Didn’t know what? I wanted to ask, but there were more pressing questions, and I never found out what she didn’t know.

Instead I made her tell me how much Tylenol she had taken. Maybe thirty, maybe forty. She didn’t count. And not the night before. She’d said last night when they’d asked her, but it was Thursday she meant. Thursday night. Her voice was small, emotionless, tired. She had let her secret out, and it was much too late to matter. I think she knew that without being told.

But I had to tell her anyway. I quietly explained to her the difference that day made. It felt much more brutal than shouting. The Tylenol level they had drawn in the ER was just a number. By itself, the number was meaningless. To interpret it, you had to know how much time had elapsed between the taking of the drug and the drawing of the blood. If it had been a matter of a few hours, her level was fine and all was well. If it had been more like thirty hours, then the number they drew was the tail end of a massive overdose.

And perhaps the worst of it was that it didn’t matter: her lie, her silence, made no difference to the story. It wouldn’t have mattered if she had confessed right away. She had come to the hospital too late. The antidote the ED had given, out of its characteristic pessimism, hadn’t been able to help her. Nothing could. The only difference her lie made was to something far outside the realm of medicine.

I knelt there beside her while she sniffled quietly and her shoulders shook.

I’d like to say that I held her, or said soothing words. But I don’t hold female patients, even when they cry, and I had no soothing words. I knelt there and watched her, and struggled to comprehend what I saw.

Ariel was suspended, here, in this room with me, between life and death. Her liver had failed. She would surely die. But just now, and for a while longer, she would lie here on her bed, her belly sore where Sara Barnes had poked it, and cry. She was alive and she was dead, somehow occupying both states at once until the passage of time would collapse them into one. And I knelt at her bed in some paralysis of awe, powerless and hollow at the core.

I HAD FELT THAT sensation once before. Long before I went into medicine, back when I still had hopes of making a living as a writer, my wife and I were invited to a dinner party one oppressively hot Saturday in July. Our host, a pleasant Swiss who taught German at my wife’s college, had prepared a meal of broiled fish preceded by a delicate, steaming soup — the kind of meal only a foreigner would think of preparing on a scorching Summer day.

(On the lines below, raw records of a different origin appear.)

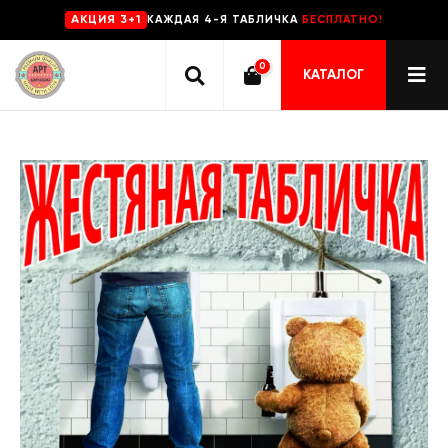
КАЖДАЯ 4-Я ТАБЛИЧКА
БЕСПЛАТНО!
AKЦИЯ 3+1
0
КАТАЛОГ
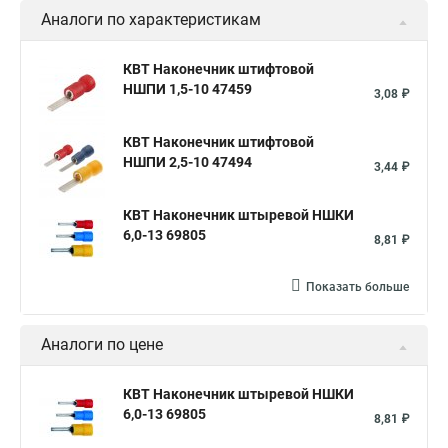
Аналоги по характеристикам
КВТ Наконечник штифтовой
НШПИ 1,5-10 47459
3,08 ₽
КВТ Наконечник штифтовой
НШПИ 2,5-10 47494
3,44 ₽
КВТ Наконечник штыревой НШКИ
6,0-13 69805
8,81 ₽
Показать больше
Аналоги по цене
КВТ Наконечник штыревой НШКИ
6,0-13 69805
8,81 ₽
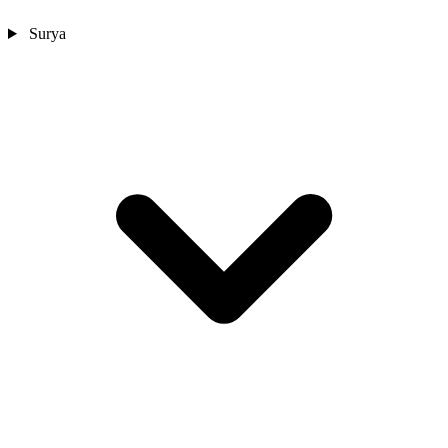
Surya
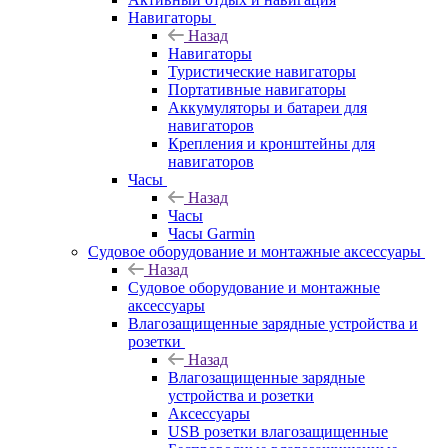
Навигаторы
Назад
Навигаторы
Туристические навигаторы
Портативные навигаторы
Аккумуляторы и батареи для
навигаторов
Крепления и кронштейны для
навигаторов
Часы
Назад
Часы
Часы Garmin
Судовое оборудование и монтажные аксессуары
Назад
Судовое оборудование и монтажные
аксессуары
Влагозащищенные зарядные устройства и
розетки
Назад
Влагозащищенные зарядные
устройства и розетки
Аксессуары
USB розетки влагозащищенные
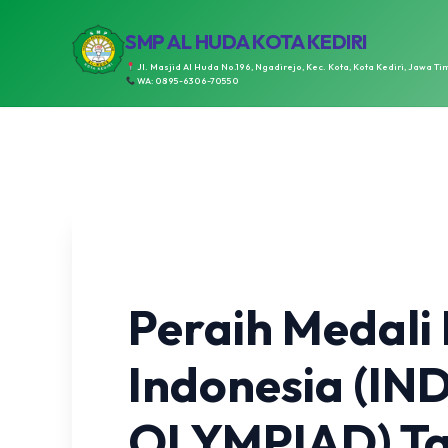
SMP AL HUDA KOTA KEDIRI
Jl. Masjid Al Huda No.196, Ngadirejo, Kec. Kota, Kota Kediri, Jawa Ti
WA: 0895-6306-70550
Peraih Medali
Indonesia (I
OLYMPIAD) Ta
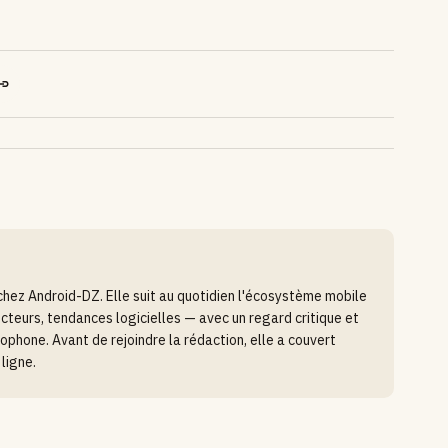
chez Android-DZ. Elle suit au quotidien l'écosystème mobile
teurs, tendances logicielles — avec un regard critique et
ophone. Avant de rejoindre la rédaction, elle a couvert
ligne.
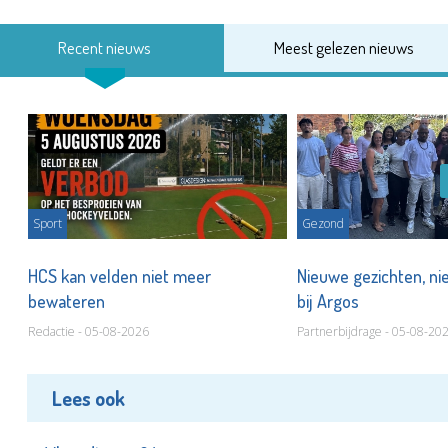
Recent nieuws
Meest gelezen nieuws
Sport
Gezond
HCS kan velden niet meer
Nieuwe gezichten, ni
bewateren
bij Argos
Redactie - 05-08-2026
Partnerbijdrage - 05-08-20
Lees ook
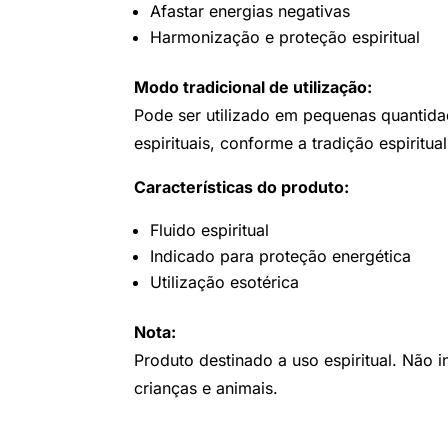
Afastar energias negativas
Harmonização e proteção espiritual
Modo tradicional de utilização:
Pode ser utilizado em pequenas quantida
espirituais, conforme a tradição espiritua
Características do produto:
Fluido espiritual
Indicado para proteção energética
Utilização esotérica
Nota:
Produto destinado a uso espiritual. Não i
crianças e animais.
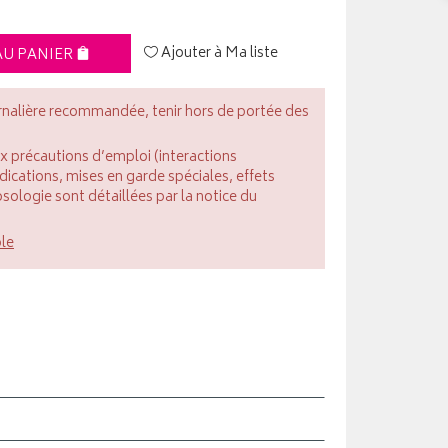
Ajouter à Ma liste
AU PANIER
rnalière recommandée, tenir hors de portée des
ux précautions d’emploi (interactions
cations, mises en garde spéciales, effets
posologie sont détaillées par la notice du
ble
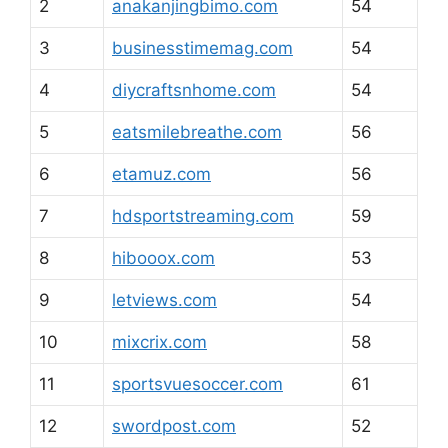
2
anakanjingbimo.com
54
3
businesstimemag.com
54
4
diycraftsnhome.com
54
5
eatsmilebreathe.com
56
6
etamuz.com
56
7
hdsportstreaming.com
59
8
hibooox.com
53
9
letviews.com
54
10
mixcrix.com
58
11
sportsvuesoccer.com
61
12
swordpost.com
52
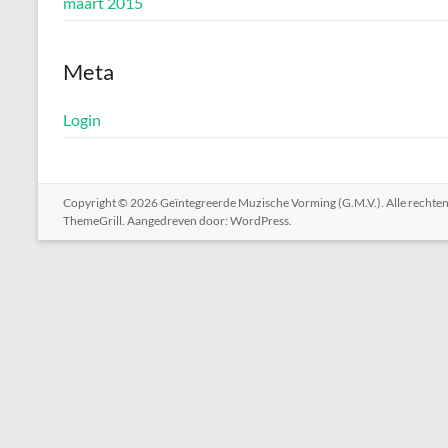
maart 2015
Meta
Login
Copyright © 2026
Geïntegreerde Muzische Vorming (G.M.V.)
. Alle rech
ThemeGrill. Aangedreven door:
WordPress
.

But he was proud of it, and we had the sense to appreciate his cooking, and praised especially the soup, which was the least dense of the evening’s offerings, even if it steamed.

“Wild mushrooms,” he said, explaining the subtle flavor of the broth. “My mother gathered them herself in the Alps.”

“Ah,” we said, and sipped the soup.

That night around two a.m. we both awoke, sharp pains in our bellies and a strange hollow sensation. “The soup,” we said at once, aghast at the possibility even while we laughed and dismissed it, lying down again to sleep. But sleep would not come. By half past two it was clear that something bad was going on, and ten minutes later it was equally clear that we could no longer laugh away the one idea that had seized our imaginations from the moment we had voiced it. I rose from bed to look up the number for poison control.